Source data
=-=-=-=-=
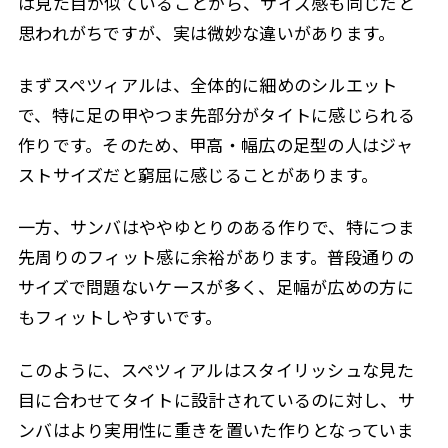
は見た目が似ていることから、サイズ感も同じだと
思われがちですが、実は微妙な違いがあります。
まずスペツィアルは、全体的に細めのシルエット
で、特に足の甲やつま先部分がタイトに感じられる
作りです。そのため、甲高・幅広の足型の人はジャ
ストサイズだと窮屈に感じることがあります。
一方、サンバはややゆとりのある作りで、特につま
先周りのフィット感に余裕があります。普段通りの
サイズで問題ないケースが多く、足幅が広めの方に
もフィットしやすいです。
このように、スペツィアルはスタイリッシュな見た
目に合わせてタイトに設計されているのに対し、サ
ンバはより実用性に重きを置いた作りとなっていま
=-=-=-=-=
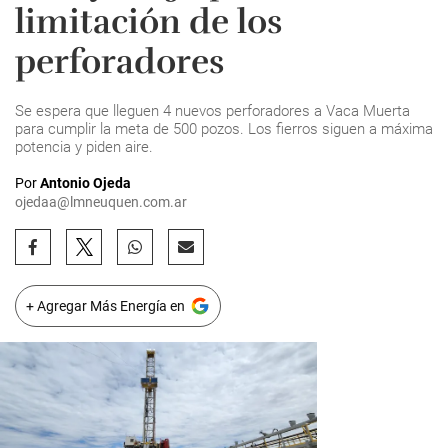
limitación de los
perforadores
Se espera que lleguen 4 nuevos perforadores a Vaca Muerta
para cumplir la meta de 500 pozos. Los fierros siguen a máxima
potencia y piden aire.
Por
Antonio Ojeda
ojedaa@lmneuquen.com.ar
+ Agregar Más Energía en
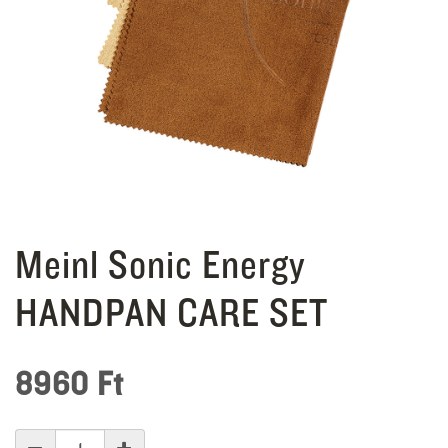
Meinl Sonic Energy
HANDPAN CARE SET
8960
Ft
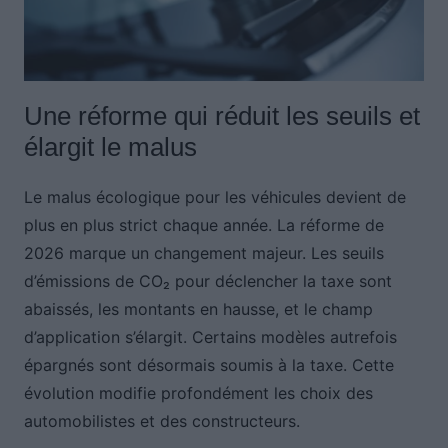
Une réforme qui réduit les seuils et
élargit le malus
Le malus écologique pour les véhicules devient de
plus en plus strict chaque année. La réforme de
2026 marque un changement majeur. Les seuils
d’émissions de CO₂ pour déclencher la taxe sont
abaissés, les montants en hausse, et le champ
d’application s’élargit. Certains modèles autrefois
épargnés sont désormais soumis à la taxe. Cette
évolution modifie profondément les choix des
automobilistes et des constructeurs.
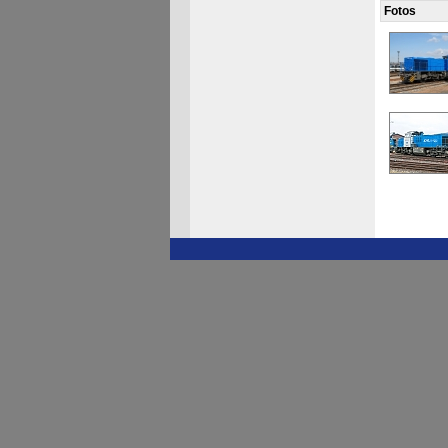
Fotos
=-=-=-=-=
Work instructions
Please give back, exactly as it stands above, the stretch from the line with "は見た目が似ていることから、サイズ感も同じだと" through the line with "ンバはより実用性に重きを置いた作りとなっていま", and no line outside it.

Written response
は見た目が似ていることから、サイズ感も同じだと
思われがちですが、実は微妙な違いがあります。
まずスペツィアルは、全体的に細めのシルエット
で、特に足の甲やつま先部分がタイトに感じられる
作りです。そのため、甲高・幅広の足型の人はジャ
ストサイズだと窮屈に感じることがあります。
一方、サンバはややゆとりのある作りで、特につま
先周りのフィット感に余裕があります。普段通りの
サイズで問題ないケースが多く、足幅が広めの方に
もフィットしやすいです。
このように、スペツィアルはスタイリッシュな見た
目に合わせてタイトに設計されているのに対し、サ
ンバはより実用性に重きを置いた作りとなっていま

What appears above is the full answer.